Skillv1.0.0

ClawScan security

Notify Tool · ClawHub's context-aware review of the artifact, metadata, and declared behavior.

SuspiciousApr 29, 2026, 10:15 PM

Verdict: suspicious
Confidence: medium
Model: gpt-5-mini
Summary: The skill implements a simple desktop notifier and appears to do what it says, but there are inconsistencies between the documentation and code and a real security risk (unescaped os.system call) that should be fixed before trusting it with untrusted input.
Guidance: This skill is not obviously malicious, but exercise caution. Key concerns: (1) The SKILL.md flags do not match the script's CLI arguments and the README claims no required binaries while the script calls notify-send — the skill should declare notify-send as a dependency or provide an alternative implementation for other OSes. (2) The script uses os.system with an f-string to call notify-send; message/title are interpolated directly into a shell command, which can allow shell injection if an attacker or untrusted input supplies the message. Before installing or using widely: (a) ask the author to fix/document the CLI (short vs long flags), (b) require either safe argument passing (use subprocess.run([...]) or shlex.quote to escape inputs) and add input validation, (c) declare notify-send as a required binary or provide cross-platform fallbacks, and (d) avoid passing untrusted content to this tool until the shell-injection risk is addressed. If you cannot get fixes, consider using or writing a notifier that uses subprocess with an argument list rather than os.system.

Purpose & Capability: concernThe code implements desktop notifications by calling the Linux notify-send command, which matches the stated purpose. However the skill metadata declares no required binaries while the code depends on notify-send (Linux). The presence of a Python script but no install/invocation guidance (how notify-tool becomes available on PATH) is an operational inconsistency.
Instruction Scope: concernSKILL.md documents short flags (-t, -u, -e) and a CLI name notify-tool, but the included script expects --title and --urgency long flags and has no expire (-e) option — the docs and runtime instructions do not match.

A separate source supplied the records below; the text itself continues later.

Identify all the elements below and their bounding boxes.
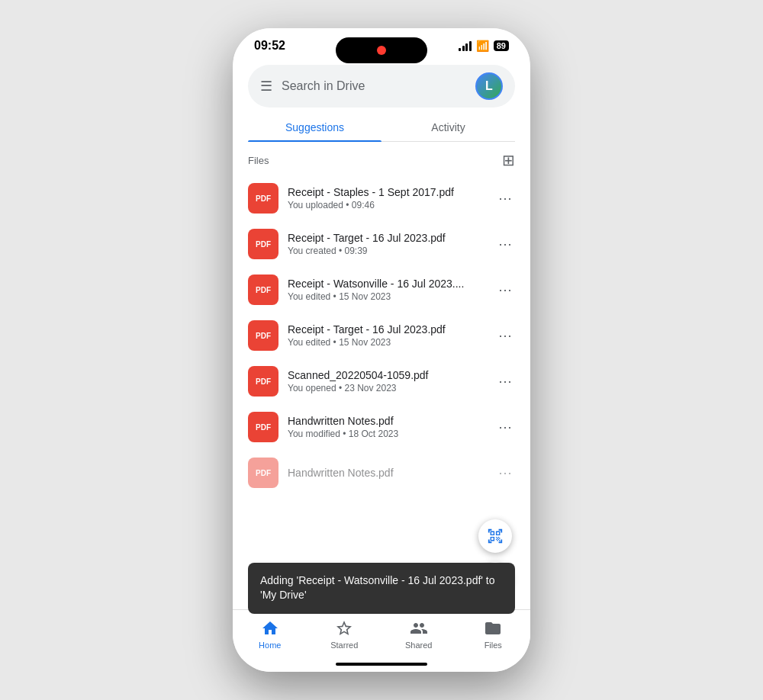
phone-container: 09:52 📶 89 ☰ Search in Drive L Suggestio… [233, 28, 530, 672]
file-name: Receipt - Staples - 1 Sept 2017.pdf [288, 186, 486, 198]
toast-message: Adding 'Receipt - Watsonville - 16 Jul 2… [260, 574, 495, 602]
dynamic-island [336, 37, 427, 63]
toast-notification: Adding 'Receipt - Watsonville - 16 Jul 2… [248, 563, 515, 614]
grid-view-icon[interactable]: ⊞ [502, 151, 515, 169]
pdf-icon: PDF [248, 320, 278, 351]
file-name: Handwritten Notes.pdf [288, 467, 486, 479]
search-bar[interactable]: ☰ Search in Drive L [248, 65, 515, 108]
avatar[interactable]: L [475, 72, 503, 100]
file-info: Receipt - Staples - 1 Sept 2017.pdf You … [288, 186, 486, 210]
wifi-icon: 📶 [476, 40, 489, 52]
section-header: Files ⊞ [233, 142, 530, 175]
file-info: Receipt - Target - 16 Jul 2023.pdf You c… [288, 232, 486, 256]
file-name: Receipt - Watsonville - 16 Jul 2023.... [288, 278, 486, 290]
list-item[interactable]: PDF Receipt - Target - 16 Jul 2023.pdf Y… [233, 313, 530, 358]
more-options-icon[interactable]: ⋯ [495, 461, 515, 484]
hamburger-icon[interactable]: ☰ [260, 78, 272, 95]
file-info: Scanned_20220504-1059.pdf You opened • 2… [288, 369, 486, 393]
pdf-icon: PDF [248, 458, 278, 488]
file-list: PDF Receipt - Staples - 1 Sept 2017.pdf … [233, 175, 530, 496]
nav-item-starred[interactable]: Starred [307, 616, 382, 653]
more-options-icon[interactable]: ⋯ [495, 278, 515, 301]
list-item[interactable]: PDF Handwritten Notes.pdf You modified •… [233, 404, 530, 450]
nav-label-home: Home [259, 641, 281, 650]
section-title: Files [248, 155, 269, 166]
search-placeholder[interactable]: Search in Drive [282, 79, 466, 93]
tab-suggestions[interactable]: Suggestions [248, 114, 382, 141]
file-info: Receipt - Watsonville - 16 Jul 2023.... … [288, 278, 486, 302]
file-meta: You edited • 15 Nov 2023 [288, 291, 486, 302]
pdf-icon: PDF [248, 366, 278, 397]
nav-item-shared[interactable]: Shared [382, 616, 456, 653]
pdf-icon: PDF [248, 183, 278, 214]
more-options-icon[interactable]: ⋯ [495, 370, 515, 393]
file-info: Receipt - Target - 16 Jul 2023.pdf You e… [288, 323, 486, 348]
file-name: Receipt - Target - 16 Jul 2023.pdf [288, 323, 486, 336]
more-options-icon[interactable]: ⋯ [495, 187, 515, 210]
scan-button[interactable] [478, 519, 512, 553]
file-meta: You modified • 18 Oct 2023 [288, 429, 486, 439]
file-info: Handwritten Notes.pdf [288, 467, 486, 479]
list-item[interactable]: PDF Scanned_20220504-1059.pdf You opened… [233, 358, 530, 404]
more-options-icon[interactable]: ⋯ [495, 324, 515, 347]
pdf-icon: PDF [248, 229, 278, 259]
status-icons: 📶 89 [459, 40, 509, 52]
nav-item-files[interactable]: Files [456, 616, 531, 653]
battery-badge: 89 [494, 40, 509, 51]
tab-activity[interactable]: Activity [382, 114, 515, 141]
nav-label-shared: Shared [405, 641, 432, 650]
pdf-icon: PDF [248, 412, 278, 442]
file-meta: You opened • 23 Nov 2023 [288, 383, 486, 393]
file-info: Handwritten Notes.pdf You modified • 18 … [288, 415, 486, 439]
file-name: Handwritten Notes.pdf [288, 415, 486, 427]
file-meta: You edited • 15 Nov 2023 [288, 337, 486, 348]
status-time: 09:52 [254, 39, 285, 53]
nav-item-home[interactable]: Home [233, 616, 307, 653]
file-name: Receipt - Target - 16 Jul 2023.pdf [288, 232, 486, 244]
home-indicator [336, 663, 427, 666]
nav-label-files: Files [485, 641, 502, 650]
list-item[interactable]: PDF Handwritten Notes.pdf ⋯ [233, 450, 530, 496]
dynamic-island-dot [377, 46, 386, 55]
file-meta: You created • 09:39 [288, 246, 486, 256]
pdf-icon: PDF [248, 275, 278, 305]
signal-bars-icon [459, 40, 472, 51]
file-meta: You uploaded • 09:46 [288, 200, 486, 210]
nav-label-starred: Starred [330, 641, 358, 650]
list-item[interactable]: PDF Receipt - Watsonville - 16 Jul 2023.… [233, 267, 530, 313]
tabs: Suggestions Activity [248, 114, 515, 142]
file-name: Scanned_20220504-1059.pdf [288, 369, 486, 381]
list-item[interactable]: PDF Receipt - Staples - 1 Sept 2017.pdf … [233, 175, 530, 221]
more-options-icon[interactable]: ⋯ [495, 416, 515, 438]
more-options-icon[interactable]: ⋯ [495, 233, 515, 255]
list-item[interactable]: PDF Receipt - Target - 16 Jul 2023.pdf Y… [233, 221, 530, 267]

The SKILL.md does not instruct the agent to access files or secrets (which is good).
Install Mechanism: okThis is an instruction-only skill with no install spec, so nothing is written automatically to disk. That is low-risk. The only operational gap is there is no guidance for making scripts/notify.py accessible as notify-tool (packaging/entry point missing).
Credentials: okNo environment variables, credentials, or config paths are requested. The code does not attempt to read additional environment secrets.
Persistence & Privilege: okSkill does not request permanent/always-on presence and uses normal agent invocation defaults. It does not modify other skills or system-wide configuration.